_Source material_

_____

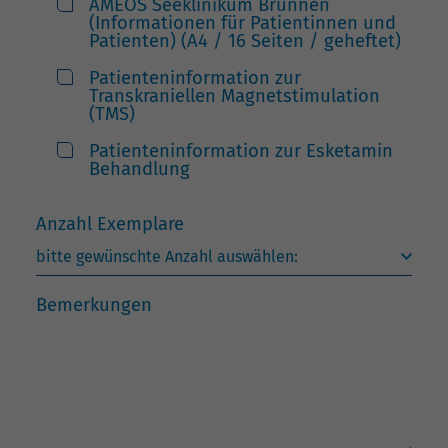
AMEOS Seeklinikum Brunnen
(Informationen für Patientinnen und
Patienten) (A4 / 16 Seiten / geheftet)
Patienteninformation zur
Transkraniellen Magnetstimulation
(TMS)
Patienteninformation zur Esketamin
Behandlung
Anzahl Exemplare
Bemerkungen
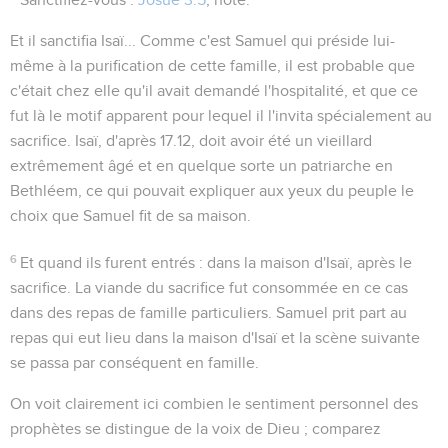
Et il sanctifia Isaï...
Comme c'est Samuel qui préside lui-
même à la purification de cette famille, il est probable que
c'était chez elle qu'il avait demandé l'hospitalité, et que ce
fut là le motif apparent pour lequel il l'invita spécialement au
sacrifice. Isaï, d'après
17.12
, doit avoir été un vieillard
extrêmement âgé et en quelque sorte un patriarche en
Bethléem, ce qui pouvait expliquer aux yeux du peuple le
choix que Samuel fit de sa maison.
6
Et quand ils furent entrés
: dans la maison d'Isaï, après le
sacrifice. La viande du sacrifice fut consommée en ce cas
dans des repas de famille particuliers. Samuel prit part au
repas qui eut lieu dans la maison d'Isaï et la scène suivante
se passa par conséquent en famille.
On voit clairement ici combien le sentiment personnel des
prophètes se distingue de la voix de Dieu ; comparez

_____

Copy the data precisely. Skip every picture.

_Solution for this exercise_
AMEOS Seeklinikum Brunnen
(Informationen für Patientinnen und
Patienten) (A4 / 16 Seiten / geheftet)
Patienteninformation zur
Transkraniellen Magnetstimulation
(TMS)
Patienteninformation zur Esketamin
Behandlung
Anzahl Exemplare
Bemerkungen
Et il sanctifia Isaï...
Comme c'est Samuel qui préside lui-
même à la purification de cette famille, il est probable que
c'était chez elle qu'il avait demandé l'hospitalité, et que ce
fut là le motif apparent pour lequel il l'invita spécialement au
sacrifice. Isaï, d'après
17.12
, doit avoir été un vieillard
extrêmement âgé et en quelque sorte un patriarche en
Bethléem, ce qui pouvait expliquer aux yeux du peuple le
choix que Samuel fit de sa maison.
6
Et quand ils furent entrés
: dans la maison d'Isaï, après le
sacrifice. La viande du sacrifice fut consommée en ce cas
dans des repas de famille particuliers. Samuel prit part au
repas qui eut lieu dans la maison d'Isaï et la scène suivante
se passa par conséquent en famille.
On voit clairement ici combien le sentiment personnel des
prophètes se distingue de la voix de Dieu ; comparez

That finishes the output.